ASSIGNMENT -> Scan the records for the string "tigre" and copy every line that holds it.

Extracted page text data:
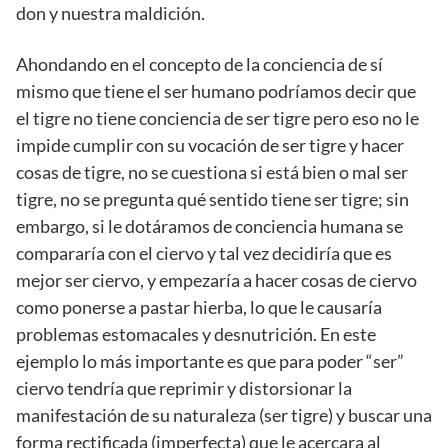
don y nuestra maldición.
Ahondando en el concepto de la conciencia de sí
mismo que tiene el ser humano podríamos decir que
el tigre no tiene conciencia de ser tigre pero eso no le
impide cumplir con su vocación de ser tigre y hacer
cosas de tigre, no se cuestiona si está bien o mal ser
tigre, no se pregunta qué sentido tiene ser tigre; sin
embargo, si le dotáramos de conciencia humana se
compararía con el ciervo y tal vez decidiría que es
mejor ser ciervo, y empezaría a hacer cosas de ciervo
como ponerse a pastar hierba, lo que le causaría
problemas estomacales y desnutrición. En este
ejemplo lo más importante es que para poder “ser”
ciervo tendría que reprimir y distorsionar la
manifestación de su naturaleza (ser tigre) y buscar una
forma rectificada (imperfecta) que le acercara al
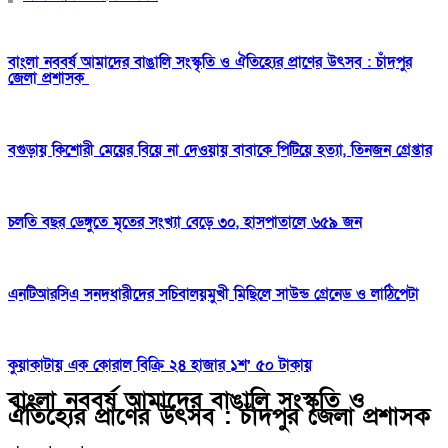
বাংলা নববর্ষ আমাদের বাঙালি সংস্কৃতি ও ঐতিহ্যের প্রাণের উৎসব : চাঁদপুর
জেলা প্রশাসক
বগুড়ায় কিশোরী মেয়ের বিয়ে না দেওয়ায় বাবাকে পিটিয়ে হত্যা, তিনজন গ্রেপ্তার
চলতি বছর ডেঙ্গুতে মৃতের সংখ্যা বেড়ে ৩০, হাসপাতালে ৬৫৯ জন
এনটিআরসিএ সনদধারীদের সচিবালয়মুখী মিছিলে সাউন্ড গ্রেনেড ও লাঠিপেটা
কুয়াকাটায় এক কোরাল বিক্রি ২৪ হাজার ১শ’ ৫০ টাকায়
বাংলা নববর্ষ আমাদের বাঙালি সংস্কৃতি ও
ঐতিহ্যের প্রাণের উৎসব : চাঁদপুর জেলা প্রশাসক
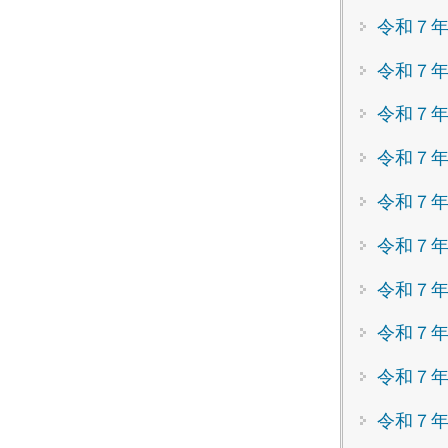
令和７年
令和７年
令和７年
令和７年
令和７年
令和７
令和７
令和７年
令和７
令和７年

...

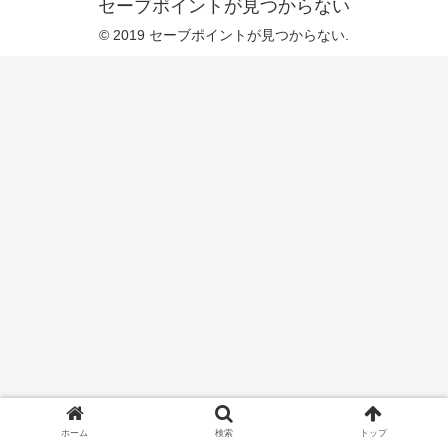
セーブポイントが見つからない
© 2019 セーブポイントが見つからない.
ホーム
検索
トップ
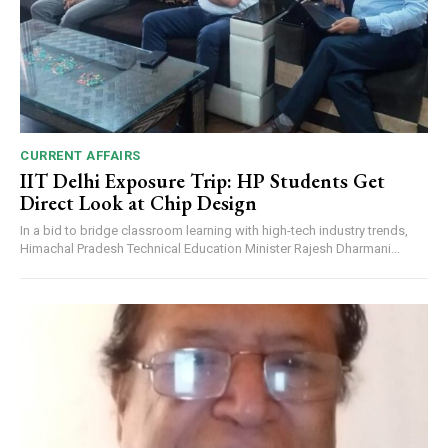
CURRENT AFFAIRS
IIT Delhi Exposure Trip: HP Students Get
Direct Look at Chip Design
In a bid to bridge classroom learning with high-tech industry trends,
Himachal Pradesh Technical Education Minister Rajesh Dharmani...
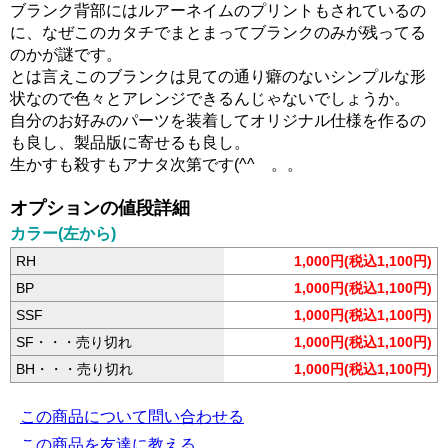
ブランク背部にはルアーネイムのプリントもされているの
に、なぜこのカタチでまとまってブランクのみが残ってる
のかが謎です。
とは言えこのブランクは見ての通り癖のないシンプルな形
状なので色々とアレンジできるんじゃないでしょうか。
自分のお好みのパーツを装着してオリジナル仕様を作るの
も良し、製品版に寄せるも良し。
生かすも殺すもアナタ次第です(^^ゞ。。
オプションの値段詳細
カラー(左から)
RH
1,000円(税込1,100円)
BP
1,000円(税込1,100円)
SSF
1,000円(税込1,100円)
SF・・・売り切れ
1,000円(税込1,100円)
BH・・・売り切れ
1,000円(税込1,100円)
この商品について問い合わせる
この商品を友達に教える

EXERCISE RESPONSE ->
el tigre no tiene conciencia de ser tigre pero eso no le
impide cumplir con su vocación de ser tigre y hacer
cosas de tigre, no se cuestiona si está bien o mal ser
tigre, no se pregunta qué sentido tiene ser tigre; sin
manifestación de su naturaleza (ser tigre) y buscar una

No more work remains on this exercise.